There are two different types of prenatal tests for Down Syndrome. Screening tests are the first category, and they determine the the statistical risks that a baby has of being born with Down Syndrome. The second category, diagnostic tests, are much more accurate and are almost certain to determine whether or not your baby suffers from Down Syndrome. Screening tests are relatively cheap and easy. They often result in false positives, which can cause a lot of undue worry. Diagnostic tests are invasive, and while they come up with accurate results, they do come with risks. An amniocentesis gives a very accurate diagnosis, but also carries the risks of premature labor or miscarriage.
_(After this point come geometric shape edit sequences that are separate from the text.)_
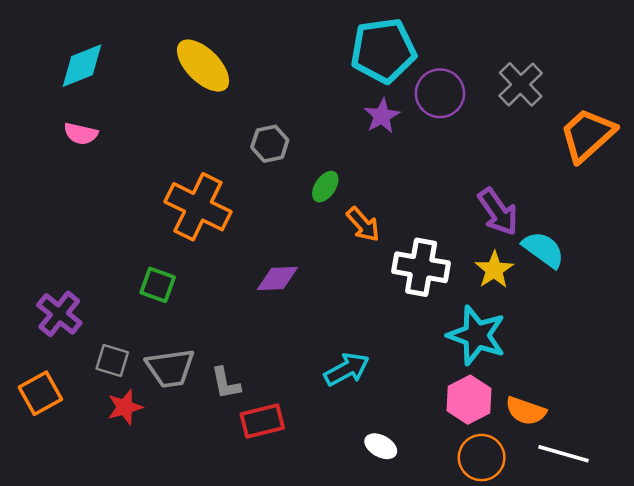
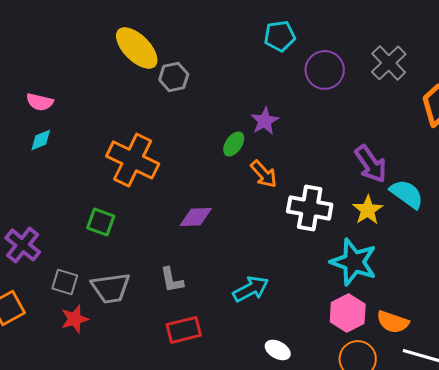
cyan pentagon: (383, 50) -> (280, 36), size x0.6
cyan diamond: (82, 66) -> (41, 140), moved, size x0.6
purple star: (382, 116) -> (265, 121), moved
gray hexagon: (270, 144) -> (174, 77), moved
gray L-shape: (226, 383) -> (172, 280), moved

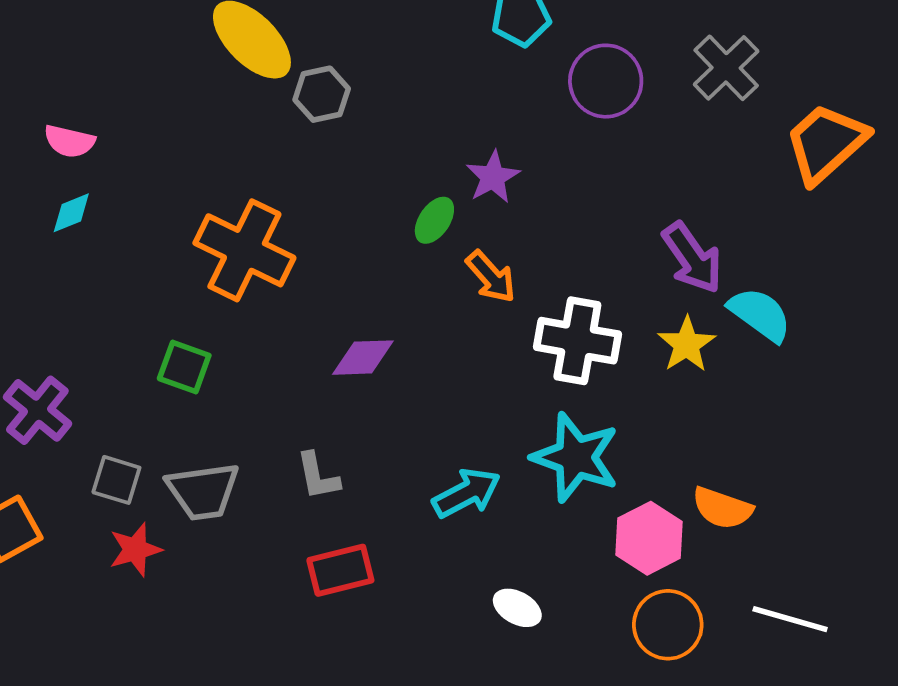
cyan star: (354, 262) -> (576, 457), moved
orange semicircle: (393, 322) -> (722, 508), moved

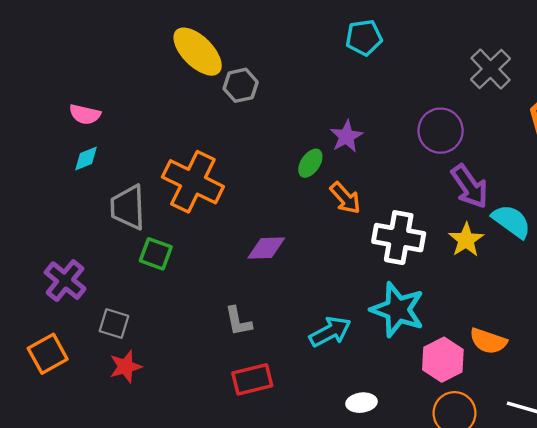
purple circle: (606, 81) -> (441, 131), moved
gray trapezoid: (203, 491) -> (128, 207), moved, turned 96
white ellipse: (517, 608) -> (362, 403), turned -36

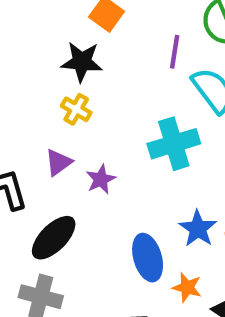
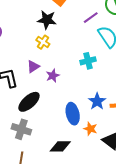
purple line: (175, 52) -> (91, 18), turned 42
cyan cross: (174, 144) -> (88, 61), size x0.7

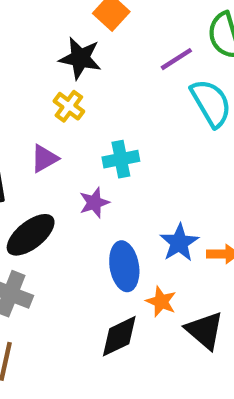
cyan cross: (88, 61) -> (121, 159), moved
purple star: (53, 76) -> (94, 203), moved
black diamond: (60, 146) -> (119, 336), moved, turned -30

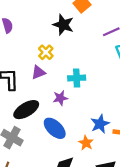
yellow cross: (69, 106) -> (46, 52), moved
blue ellipse: (124, 266) -> (55, 128), moved, turned -45
orange star: (161, 302) -> (86, 143), moved

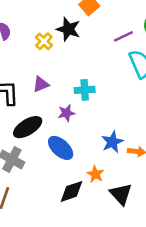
yellow cross: (46, 52) -> (44, 41), moved
orange star: (86, 143) -> (95, 174), moved

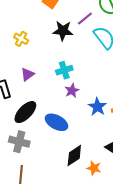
black star: (68, 29) -> (63, 31), moved
purple star: (66, 113) -> (72, 91), moved
orange star: (95, 174) -> (94, 168), moved

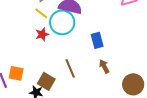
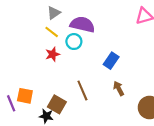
cyan circle: (62, 22) -> (74, 42), size x0.6
blue rectangle: (97, 40) -> (111, 61), turned 49

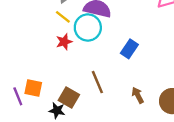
cyan circle: (74, 42) -> (88, 28), size x1.5
brown arrow: (119, 88) -> (138, 95), moved

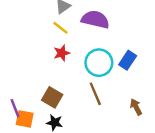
cyan circle: (88, 28) -> (99, 63), moved
orange square: (33, 88) -> (25, 119), moved
brown square: (69, 98) -> (52, 97), moved

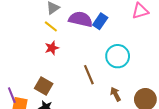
blue rectangle: (128, 60) -> (100, 21), moved
cyan circle: (99, 63) -> (118, 56), moved
brown line: (95, 94) -> (89, 75), moved

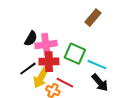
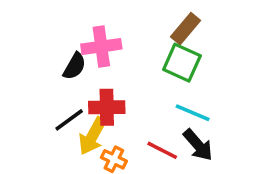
pink cross: (46, 45) -> (101, 47), moved
green square: (75, 54) -> (182, 63), moved
red line: (65, 83) -> (162, 150), moved

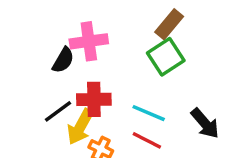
green square: (182, 63) -> (166, 57), turned 33
cyan line: (193, 113) -> (149, 113), moved
black arrow: (198, 145) -> (205, 123), moved

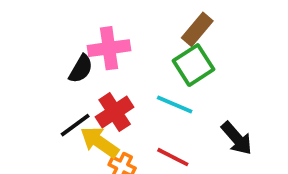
red cross: (94, 99) -> (115, 112), turned -32
cyan line: (149, 113) -> (175, 104), moved
yellow arrow: (80, 127) -> (100, 142), turned 96

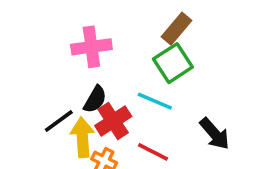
black semicircle: (81, 69) -> (95, 99), moved
red cross: (115, 112) -> (113, 121), moved
yellow arrow: (100, 142) -> (82, 137), turned 51

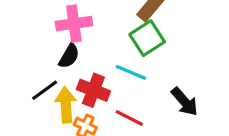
black semicircle: (95, 99) -> (69, 56), moved
red cross: (113, 121) -> (93, 90), turned -36

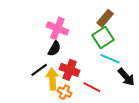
pink cross: (74, 24) -> (57, 28), turned 30
cyan line: (131, 72) -> (110, 59), moved

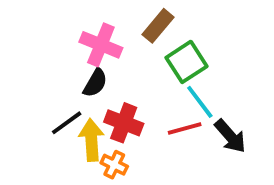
brown rectangle: (105, 18) -> (158, 26), moved
cyan line: (110, 59) -> (200, 102), turned 30
red line: (92, 87) -> (185, 129), moved, turned -42

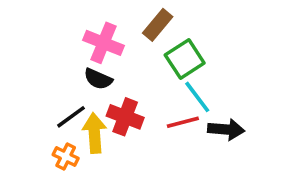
black semicircle: (95, 83) -> (98, 79), turned 84
black arrow: (230, 136) -> (226, 129), turned -44
orange cross: (114, 165) -> (66, 156), moved

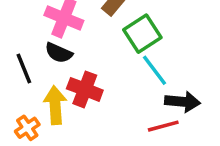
black line: (71, 117) -> (24, 69), moved, turned -76
red line: (183, 122) -> (163, 126), moved
orange cross: (66, 156) -> (27, 128), turned 30

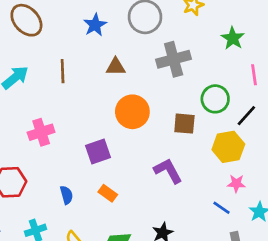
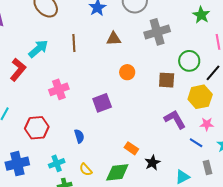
orange circle: (132, 112) -> (127, 72), size x0.6
purple L-shape: (168, 171) -> (175, 119), moved
orange rectangle: (108, 193) -> (131, 148), moved

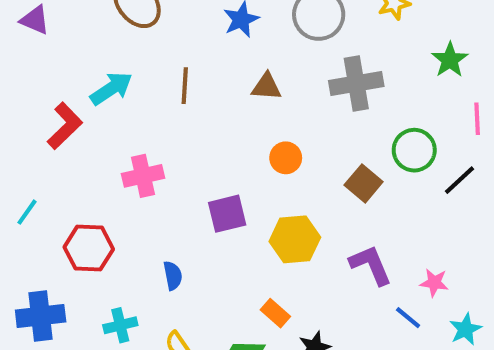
brown square: (167, 80) -> (364, 183), turned 30
yellow hexagon: (200, 97) -> (295, 239), moved

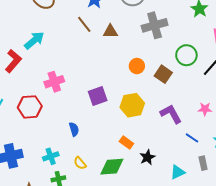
brown line: (185, 86) -> (84, 24), moved, turned -36
orange circle: (286, 158) -> (137, 66), moved
red hexagon: (89, 248) -> (30, 107), moved
pink star: (434, 283) -> (205, 109), moved

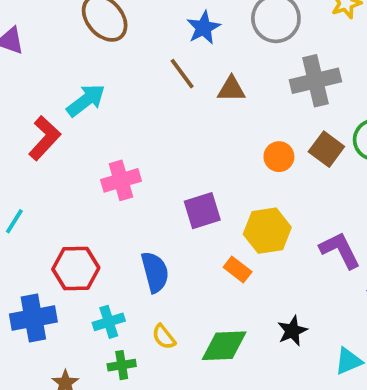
brown square: (163, 74) -> (326, 149), moved
red hexagon: (30, 107) -> (76, 269), moved
blue semicircle: (74, 129) -> (155, 272), size x1.5
orange rectangle: (126, 142) -> (238, 270), moved

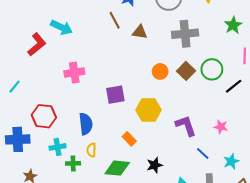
cyan arrow: (86, 100) -> (62, 27), turned 55
orange rectangle: (238, 270) -> (129, 139), moved
yellow semicircle: (164, 337) -> (91, 150), moved, turned 32
green cross: (122, 365) -> (73, 163), moved

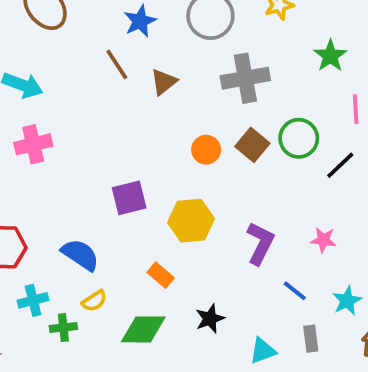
brown triangle: (140, 32) -> (164, 82), turned -42
pink cross: (74, 73) -> (33, 144), moved
blue semicircle: (86, 124) -> (80, 255), turned -45
purple L-shape: (186, 126) -> (260, 243), turned 50
yellow semicircle: (91, 150) -> (94, 301), turned -120

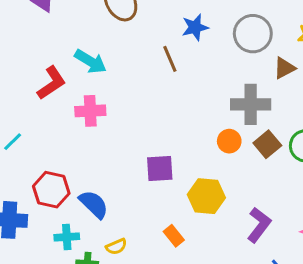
gray cross: (245, 78) -> (251, 104), moved
brown triangle: (164, 82) -> (284, 68), moved
blue semicircle: (80, 255) -> (94, 204), moved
Some families want to know whether their baby has Down Syndrome so they can prepare emotionally and physically for the challenges that lie ahead. Others would choose to terminate their pregnancies if they knew early enough that their baby suffers from this condition. Yet others welcome their baby no matter what condition they are born with, and have no desire to go through a stressful testing period for what they perceive to be no convincing reason. If you are receiving prenatal care from an OB, avoiding prenatal tests can be a challenge at times. However, at the end of the day, having prenatal tests is an extremely personal decision.